APIs: In order for anything (userspace APIs, libraries) to make use of the VPU drivers, you need backends/APIs. For Cedrus, there is the unmaintained libva-v4l2-request backend which implements VA-API, the legacy VDPAU implementation libvdpau-sunxi, and as of kernel version 5.11, H.264 has been merged into the uAPI headers. Different applications may make recourse to one or another of these APIs.
Libraries: FFmpeg and GStreamer. provide libraries and APIs of their own to other applications but can (importantly!) also output directly to the framebuffer. FFmpeg must be patched to access either libva-v4l2-request or the Cedrus driver headers.

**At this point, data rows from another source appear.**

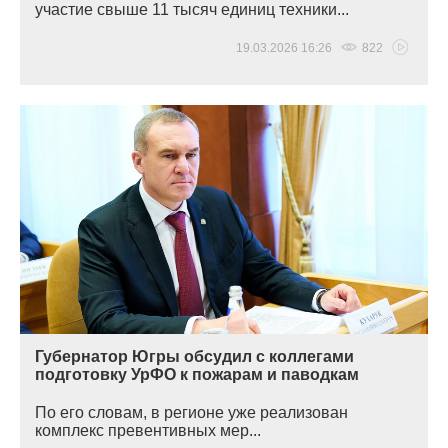
участие свыше 11 тысяч единиц техники...
19.03.2026 16:26
822
Губернатор Югры обсудил с коллегами
подготовку УрФО к пожарам и паводкам
По его словам, в регионе уже реализован
комплекс превентивных мер...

GStreamer directly accesses kernel headers since 1.18 (works on 5.9, not on 5.10; 1.20 will support 5.11.)
Media players: mpv and depends on FFmpeg for hardware acceleration (and must be patched together with it). VLC can be set to access libva-v4l2-request directly. Kodi 19.0+ supports hardware acceleration out of the box without any out-of-tree patches.
Display server: An additional complication is drawing the output of any of the above on screen. Most successful implementations I've seen bypass X11 and either output directly to the framebuffer or force a plane/display layer on top of any X windows. Wayland apparently makes this easier by allowing applications to use their own DRM planes, but this hasn't been explored much yet. Kodi 19.0 works with all three windowing systems (X, Wayland, and gbm).
Codec status:
Taken from the LibreElec thread (which reflects LibreElec's status and is ahead of what works elsewhere, but outlines hardware limitations):
Approaches:
Many people have managed to make it work on their machines using different approaches. Note that some of these solutions are one or two years old, and kernel developments since may have changed the situation. Ordered from newer to older:
LibreElec – kernel + ffmpeg + Kodi: LibreElec is a Just-Enough-OS with the sole purpose of running Kodi, a media player. It's at the bleeding edge and usually implements codecs and features well before mainline or other distros. It achieves this by heavily patching everything up and down the stack, from the Linux kernel over FFmpeg to Kodi itself. These patches could all be applied to an Armbian build, but there are a lot of them, they're poorly documented, and you'd need to dig into their github to understand what they all do. LibreElec runs Kodi directly without a desktop. kodi-gbm is a package that can be installed on Armbian and functions similarly.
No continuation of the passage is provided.